Simplify the second derivative

Finally, we simplify the expression for the second derivative: $$\frac{d^2y}{dx^2} = -4x\sin x^2\left(1 - x^2\right)$$ So, the second derivative of the given function \(y = x \cos x^{2}\) is: $$\frac{d^2y}{dx^2} = -4x\sin x^2\left(1 - x^2\right)$$

Key concepts

Product Rule

When you are dealing with the product of two functions, you employ the Product Rule to differentiate. The rule helps you find derivatives where you have a multiplication situation. Imagine your function is made up of two parts, like a duo dancing together, each contributing its own steps to the entire performance.

• For the function \( y = u(x)v(x) \), the product rule is used to find the derivative as \( \frac{dy}{dx} = u'(x)v(x) + u(x)v'(x) \).
• Think of it as adding two terms: First, the derivative of the first function multiplied by the second function, and second, the first function multiplied by the derivative of the second function.

In our case \( y = x \cos x^{2} \), the two functions are \( u(x) = x \) and \( v(x) = \cos x^{2} \). This means you have to differentiate both \( x \) and \( \cos x^{2} \), applying the rule to each part to get the total derivative. That’s where the Chain Rule comes into play for the latter part.

Chain Rule

The Chain Rule is another powerful differentiation tool for unlocking derivatives of composite functions. If you have a function inside another function, like a box within a box, the Chain Rule is how you unpack that to find the derivative.

• For a composite function \( y = f(g(x)) \), the Chain Rule states that the derivative is \( \frac{dy}{dx} = f'(g(x))g'(x) \).
• You apply the derivative of the outer function multiplied by the derivative of the inner function.

In our example of the derivative \( \frac{d}{dx}(\cos x^2) \), \( f(x) = \cos x \) and \( g(x) = x^{2} \). Thus, using the Chain Rule, you calculate the derivative as \( -\sin x^{2} \times 2x \). The Chain Rule breaks down complicated expressions into manageable, step-by-step parts.

Differentiation

Differentiation is the fundamental process in calculus for finding a function that represents the rate of change of one quantity with respect to another. It helps us decipher how one variable changes with a small, yet significant tweak in another variable.

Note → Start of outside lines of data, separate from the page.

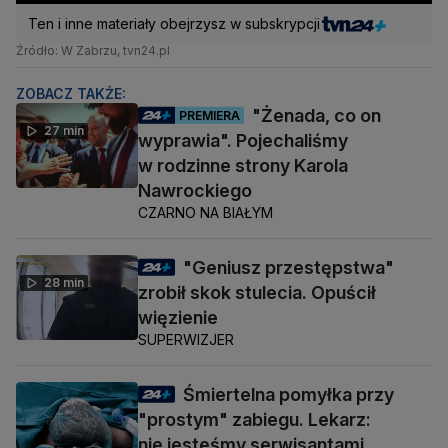
Ten i inne materiały obejrzysz w subskrypcji
Źródło: W Zabrzu, tvn24.pl
ZOBACZ TAKŻE:
"Żenada, co on
PREMIERA
27 min
wyprawia". Pojechaliśmy
w rodzinne strony Karola
Nawrockiego
CZARNO NA BIAŁYM
"Geniusz przestępstwa"
28 min
zrobił skok stulecia. Opuścił
więzienie
SUPERWIZJER
Śmiertelna pomyłka przy
"prostym" zabiegu. Lekarz:
nie jesteśmy serwisantami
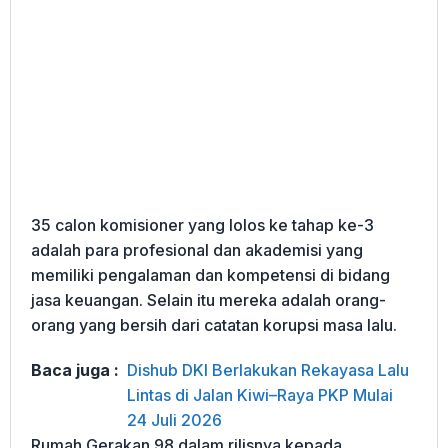
35 calon komisioner yang lolos ke tahap ke-3
adalah para profesional dan akademisi yang
memiliki pengalaman dan kompetensi di bidang
jasa keuangan. Selain itu mereka adalah orang-
orang yang bersih dari catatan korupsi masa lalu.
Baca juga :
Dishub DKI Berlakukan Rekayasa Lalu
Lintas di Jalan Kiwi–Raya PKP Mulai
24 Juli 2026
Rumah Gerakan 98 dalam rilisnya kepada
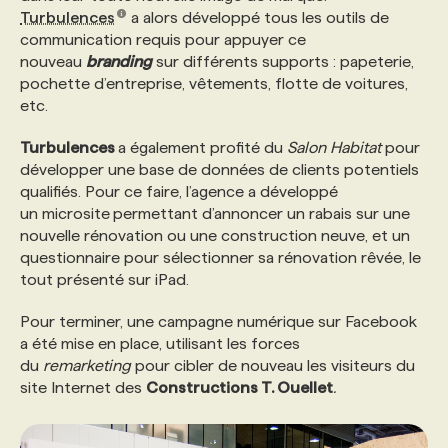
Turbulences
a alors développé tous les outils de
communication requis pour appuyer ce
PROGRAMMES DE SUBVENTIONS
nouveau
branding
sur différents supports : papeterie,
pochette d’entreprise, vêtements, flotte de voitures,
etc.
FAQ
Turbulences
a également profité du
Salon Habitat
pour
développer une base de données de clients potentiels
ANNONCEZ AVEC NOUS
qualifiés. Pour ce faire, l’agence a développé
un microsite
permettant d’annoncer un rabais sur une
nouvelle rénovation ou une construction neuve, et un
questionnaire pour sélectionner sa rénovation rêvée, le
tout présenté sur iPad.
Pour terminer, une campagne numérique sur Facebook
a été mise en place, utilisant les forces
du
remarketing
pour cibler de nouveau les visiteurs du
site Internet des
Constructions T. Ouellet
.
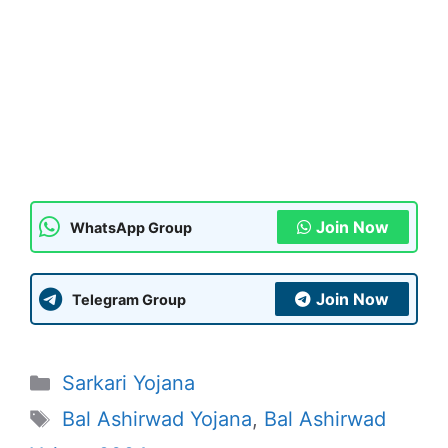
Join Now
WhatsApp Group
Join Now
Telegram Group
Categories
Sarkari Yojana
Tags
Bal Ashirwad Yojana
,
Bal Ashirwad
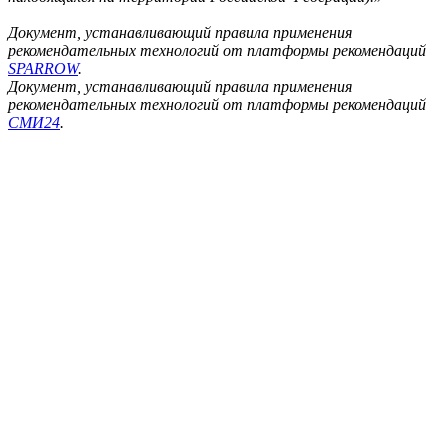
Документ, устанавливающий правила применения
рекомендательных технологий от платформы рекомендаций
SPARROW
.
Документ, устанавливающий правила применения
рекомендательных технологий от платформы рекомендаций
СМИ24
.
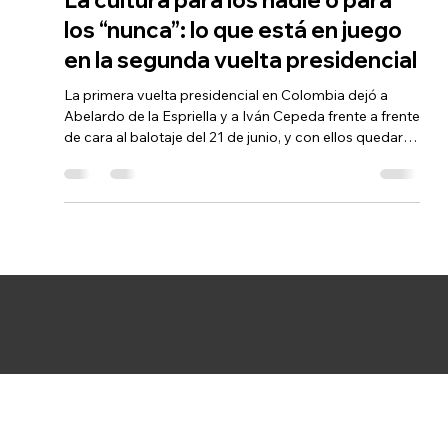
La cultura para los nadie o para
los “nunca”: lo que está en juego
en la segunda vuelta presidencial
La primera vuelta presidencial en Colombia dejó a
Abelardo de la Espriella y a Iván Cepeda frente a frente
de cara al balotaje del 21 de junio, y con ellos quedaron
enfrentadas dos maneras de entender qué es la
cultura y para qué sirve un Estado que la sostiene. Es
una bifurcación, y conviene decirlo sin eufemismos: en
una de las dos salidas, la cultura sale perdiendo.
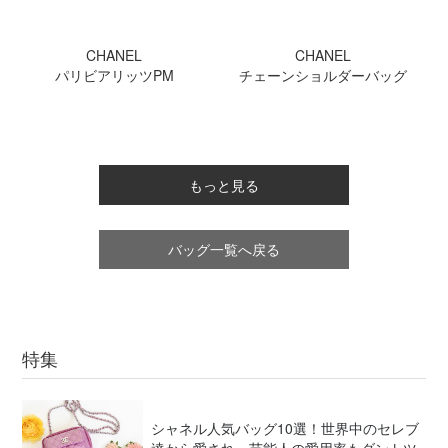
CHANEL
CHANEL
パリビアリッツPM
チェーンショルダーバッグ
もっと見る
バッグ一覧へ戻る
特集
シャネル人気バッグ10選！
世界中のセレブ
達から愛され、芸能人の愛用率もダントツ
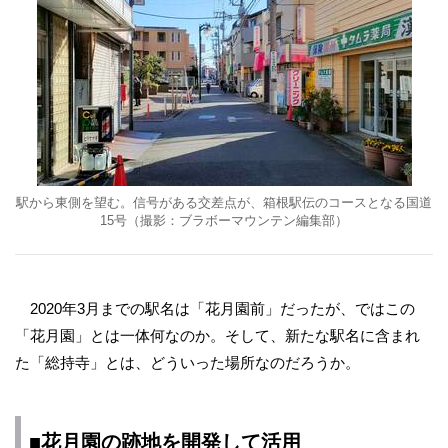
駅から東側を望む。信号がある交差点が、箱根駅伝のコースとなる国道
15号（撮影：ブラボーマウンテン編集部）
2020年3月までの駅名は「花月園前」だったが、ではこの
「花月園」とは一体何なのか。そして、新たな駅名に含まれ
た「総持寺」とは、どういった場所なのだろうか。
■花月園の跡地を開発して活用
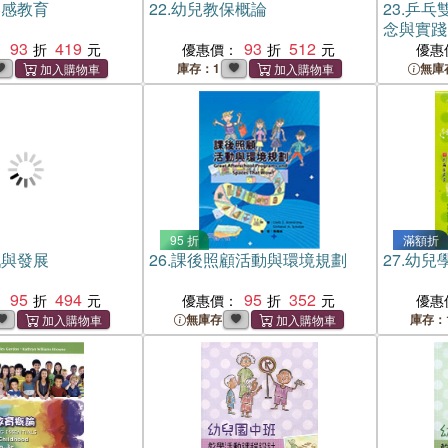
美感教育
22.
幼兒教保概論
23.
乒乓
念與實踐
93
419
93
512
：
優惠價：
優惠
庫存：1
無庫
95 折
滿額折
戲與發展
26.
課後照顧活動與環境規劃
27.
幼兒
95
494
95
352
：
優惠價：
優惠
無庫存
庫存：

• Instructors teach differentiation through a plethora of rules: Product Rule, Chain Rule, Quotient Rule, just to name a few.
• Each rule serves a distinct purpose, adapting to different types of functions and combinations thereof.

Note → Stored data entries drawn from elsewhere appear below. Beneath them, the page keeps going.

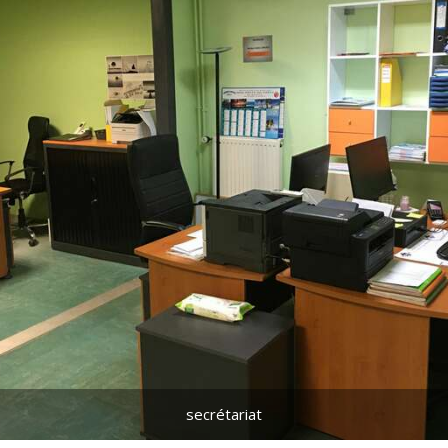
secrétariat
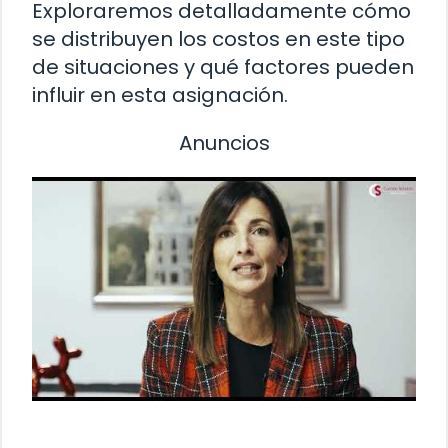
Exploraremos detalladamente cómo
se distribuyen los costos en este tipo
de situaciones y qué factores pueden
influir en esta asignación.
Anuncios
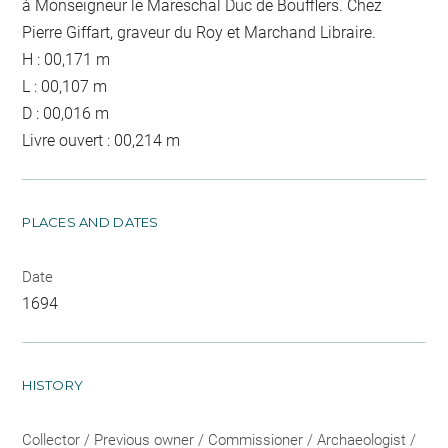
à Monseigneur le Mareschal Duc de Boufflers. Chez
Pierre Giffart, graveur du Roy et Marchand Libraire.
H : 00,171 m
L : 00,107 m
D : 00,016 m
Livre ouvert : 00,214 m
PLACES AND DATES
Date
1694
HISTORY
Collector / Previous owner / Commissioner / Archaeologist /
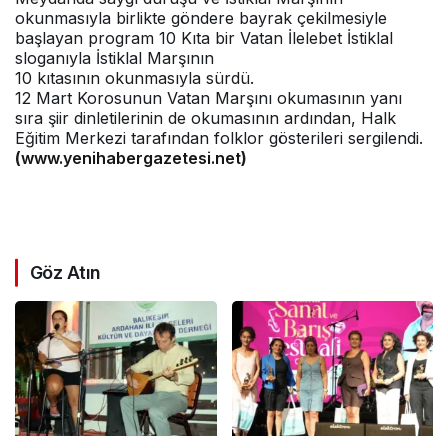
okunmasıyla birlikte göndere bayrak çekilmesiyle
başlayan program 10 Kıta bir Vatan İlelebet İstiklal
sloganıyla İstiklal Marşının
10 kıtasının okunmasıyla sürdü.
12 Mart Korosunun Vatan Marşını okumasının yanı
sıra şiir dinletilerinin de okumasının ardından, Halk
Eğitim Merkezi tarafından folklor gösterileri sergilendi.
(
www.yenihabergazetesi.net
)
Göz Atın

In this exercise, you start with a function \( y = x \cos x^{2} \) and differentiate it step-by-step. First deriving \( \frac{dy}{dx} \) using the Product and Chain Rules, and then calculating \( \frac{d^{2}y}{dx^{2}} \) by differentiating again. Practical differentiation involves applying the correct rules thoroughly and then simplifying where possible to reach an understandable form.